Group by analysis and data wrangling with R¶

Intro and Objectives¶

The term data wrangling is used to describe the process of reading, exploring, cleaning, and transforming data in preparation for modeling, statistics and machine learning. A popular rule of thumb is that you’ll typically spend 80% of total project time on data wrangling! Having done analytics work professionally both in industry and academia, this rings true. Getting good at data wrangling will pay off big time. We’ll start with basic wrangling tasks using R. Later in the semester we’ll revisit wrangling with Python and learn some more advanced methods. This does NOT mean that R can’t do the wrangling things that Python can - it can. It just makes sense to save some of the more advanced stuff like regex, JSON and web scraping until we get to Python. This will allow us to get going quicker doing statistical modeling in R. Common data wrangling tasks such as dealing with missing data and feature engineering will pop up over and over again as we get into statistical learning models.Some of the things we’ll do include:

We’ll learn about various ways to do “pivot” or “group by analysis” with a focus on the widely used dplyr package (more Hadley Wickham creations) - though I’ll also introduce classic R techniques using the apply family of functions.
reading csv, Excel, and SQLite data into R,
string and date/time manipulation for cleaning/transforming data,
tidying and reshaping data,
saving/writing data.

Readings¶

RforE - 6, 11, 12, 14-16
r4ds - 4, 6, 13-20
PDSwR - 4

Downloads and other resources¶

Downloads_EDA2withR.zip - Group by analysis using old school tools like apply along with new era tools such as plyr and dplyr.

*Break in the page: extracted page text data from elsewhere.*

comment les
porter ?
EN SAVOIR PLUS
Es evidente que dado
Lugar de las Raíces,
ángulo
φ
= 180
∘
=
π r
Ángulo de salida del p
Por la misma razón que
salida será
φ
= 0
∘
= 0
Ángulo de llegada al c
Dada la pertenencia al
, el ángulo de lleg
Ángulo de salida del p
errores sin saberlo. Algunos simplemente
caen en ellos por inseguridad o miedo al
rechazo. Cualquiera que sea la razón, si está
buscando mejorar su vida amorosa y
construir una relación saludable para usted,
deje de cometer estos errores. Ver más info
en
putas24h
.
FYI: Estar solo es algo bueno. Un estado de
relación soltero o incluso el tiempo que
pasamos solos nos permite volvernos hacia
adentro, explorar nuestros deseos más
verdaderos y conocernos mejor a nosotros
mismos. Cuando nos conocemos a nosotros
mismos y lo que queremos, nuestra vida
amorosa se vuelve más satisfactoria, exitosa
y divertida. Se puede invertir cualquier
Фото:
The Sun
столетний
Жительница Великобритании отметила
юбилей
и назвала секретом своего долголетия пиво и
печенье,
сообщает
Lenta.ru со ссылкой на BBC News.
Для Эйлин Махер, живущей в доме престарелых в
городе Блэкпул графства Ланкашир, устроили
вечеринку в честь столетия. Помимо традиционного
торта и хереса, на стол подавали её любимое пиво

Basic date/time manipulation.
Downloads_DataWranglngwithR.zip - More on getting data into and out of R. Also, data reshaping and basic string manipulation.
Data wrangling (dplyr and tidyr) cheat sheet (R Studio)

Activities¶

Tools like Excel Pivot Tables and aggregate SQL queries are commonly used for what is known as “group by” analysis.

We’ll start by learning about the new dplyr library - think pivot tables but way more powerful.

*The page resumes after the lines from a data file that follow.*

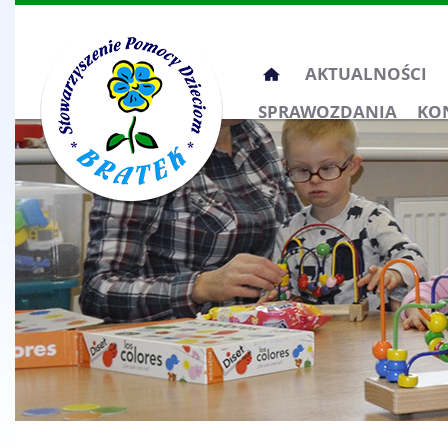
Przeskocz
AKTUALNOŚCI
do
SPRAWOZDANIA
KO
treści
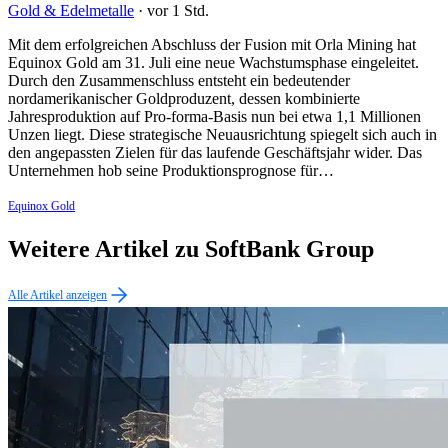
Gold & Edelmetalle
·
vor 1 Std.
Mit dem erfolgreichen Abschluss der Fusion mit Orla Mining hat
Equinox Gold am 31. Juli eine neue Wachstumsphase eingeleitet.
Durch den Zusammenschluss entsteht ein bedeutender
nordamerikanischer Goldproduzent, dessen kombinierte
Jahresproduktion auf Pro-forma-Basis nun bei etwa 1,1 Millionen
Unzen liegt. Diese strategische Neuausrichtung spiegelt sich auch in
den angepassten Zielen für das laufende Geschäftsjahr wider. Das
Unternehmen hob seine Produktionsprognose für…
Equinox Gold
Weitere Artikel zu SoftBank Group
Alle Artikel anzeigen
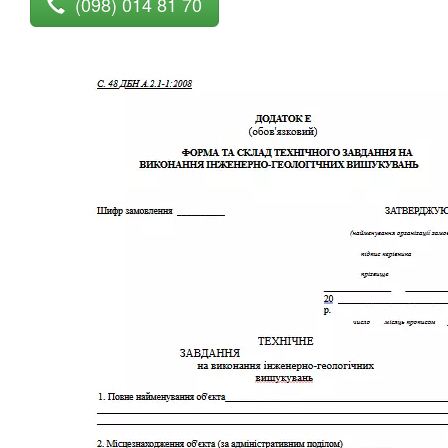
(098) 014 81 70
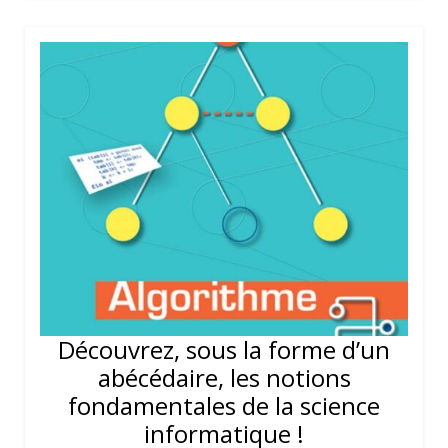
Découvrez, sous la forme d’un
abécédaire, les notions
fondamentales de la science
informatique !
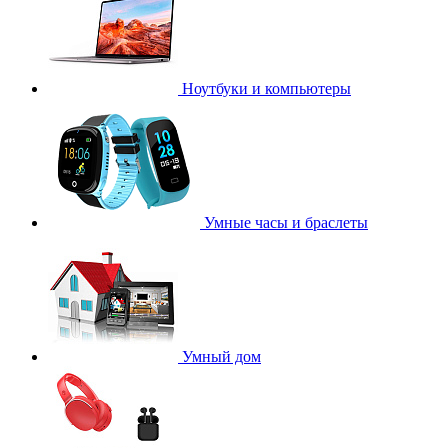
Ноутбуки и компьютеры
Умные часы и браслеты
Умный дом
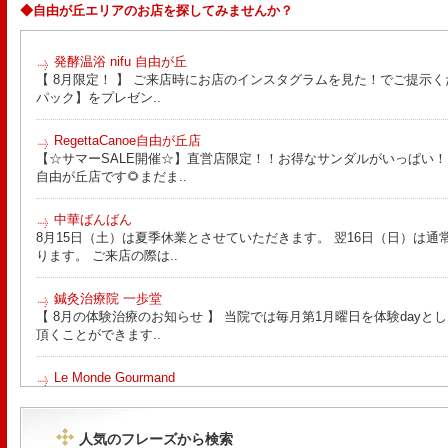
◆自由が丘エリアのお店を探してみませんか？
発酵温浴 nifu 自由が丘
【 8月限定！ 】 ご来店時にお店のインスタグラムを見た！でご提示く
パック】をプレゼン..
RegettaCanoe自由が丘店
【☆サマーSALE開催☆】直営店限定！！お得なサンダルがいっぱい！！ こん
自由が丘店です🌻まだま..
中華ばんばん
8月15日（土）は夏季休業とさせていただきます。 翌16日（日）は通
ります。 ご来店の際は..
鍼灸治療院 一歩堂
【 8月の体験治療のお知らせ 】 当院では毎月第1月曜日を体験day
頂くことができます..
Le Monde Gourmand
今年も南アルプス @sachiblueberryfarm から美味しいブルーベリーが
https://www.instagram.com/sachiblueberryfarm/
人気のフレーズから検索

Here’s the name of the file we’ll be using. * GroupByAnalysis_dplyr_basics_shell.Rmd

I’m going to break this up into logical chunks.

SCREENCAST: Intro to group by analysis with dplyr (11:02)
SCREENCAST: Using filter() to get subset of rows (10:37)
SCREENCAST: Using select() to get subset of columns (4:49)
SCREENCAST: Using mutate() to compute new variables (12:06)
SCREENCAST: Using summarise() to do aggregations like sums, counts, means, … (20:03)
SCREENCAST: Using dplyr with databases (6:14)

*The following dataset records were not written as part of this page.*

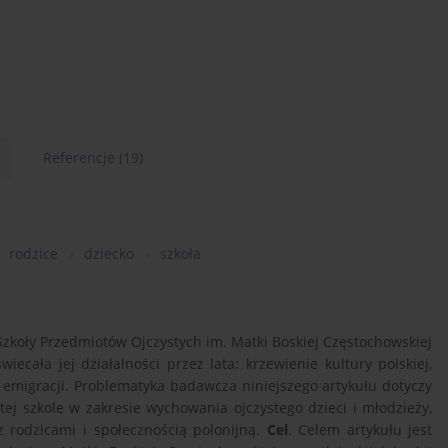
Referencje
(19)
rodzice
dziecko
szkoła
i Szkoły Przedmiotów Ojczystych im. Matki Boskiej Częstochowskiej
ecała jej działalności przez lata: krzewienie kultury polskiej,
a emigracji. Problematyka badawcza niniejszego artykułu dotyczy
j szkole w zakresie wychowania ojczystego dzieci i młodzieży,
z rodzicami i społecznością polonijną.
Cel
. Celem artykułu jest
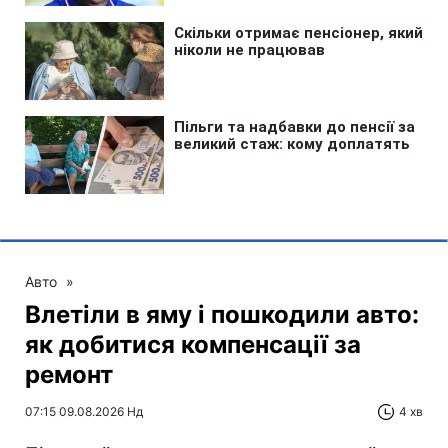
Авто
»
Влетіли в яму і пошкодили авто:
як добитися компенсації за
ремонт
07:15 09.08.2026 Нд
4 хв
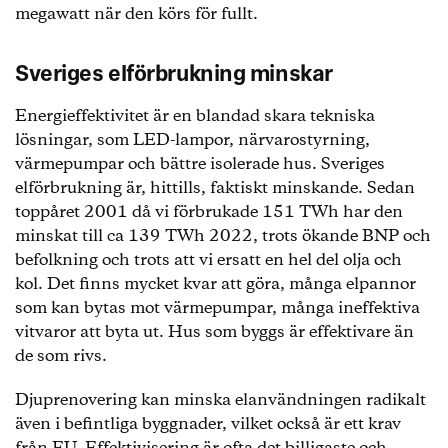
megawatt när den körs för fullt.
Sveriges elförbrukning minskar
Energieffektivitet är en blandad skara tekniska
lösningar, som LED-lampor, närvarostyrning,
värmepumpar och bättre isolerade hus. Sveriges
elförbrukning är, hittills, faktiskt minskande. Sedan
toppåret 2001 då vi förbrukade 151 TWh har den
minskat till ca 139 TWh 2022, trots ökande BNP och
befolkning och trots att vi ersatt en hel del olja och
kol. Det finns mycket kvar att göra, många elpannor
som kan bytas mot värmepumpar, många ineffektiva
vitvaror att byta ut. Hus som byggs är effektivare än
de som rivs.
Djuprenovering kan minska elanvändningen radikalt
även i befintliga byggnader, vilket också är ett krav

If you have the time and interest, check out the “old school” approach use base R tools such as the apply family of functions as well as a tool called plyr.

GroupByAnalysis_oldschool_notes.Rmd (OPTIONAL)

Now let’s see some alternatives to read.table and read.csv, a bit on tibbles, RData and RDS files, built in datasets. See GettingDataIntoR_notes.Rmd.

SCREENCAST: Getting data into R (12:54)

Let’s use DataWrangling_combining_notes.Rmd file to learn about combining data by rows and columns as well as doing SQL style joins.

SCREENCAST: Combining data (16:05)

The tidyverse approach to reshaping data between long and wide formats is covered in DataWrangling_reshaping_notes.Rmd and in the following screencast.

SCREENCAST: Wide <–> Long with tidyr (11:18)

Prior to the tidyverse, the reshape2 package was used to go between wide and long data formats. Then tidyr came along. The next screencast uses reshape2. It also gets into some basic string manipulation like substringing as well as some more advanced ggplot2 plot formatting. The associated Rmd file is DataWrangling_reshaping_pretidy_notes.Rmd.

SCREENCAST (OPTIONAL): Wide <–> Long with reshape2 (melt and cast) (17:44)

Explore (OPTIONAL)¶

Split-Apply-Combine¶

The Split-Apply-Combine Strategy for Data Analysis - This is the original paper by Hadley Wickham. I’ve also included the pdf in the Downloads file for this session.
A brief introduction to “apply” in R - This is one of the best overviews I’ve found of the “apply” family of functions in R.
Introduction to dplyr for Faster Data Manipulation in R - Very good dplyr tutorial by Kevin Markham.

Data reshaping¶

Tidy Data - This is the original paper by Hadley Wickham.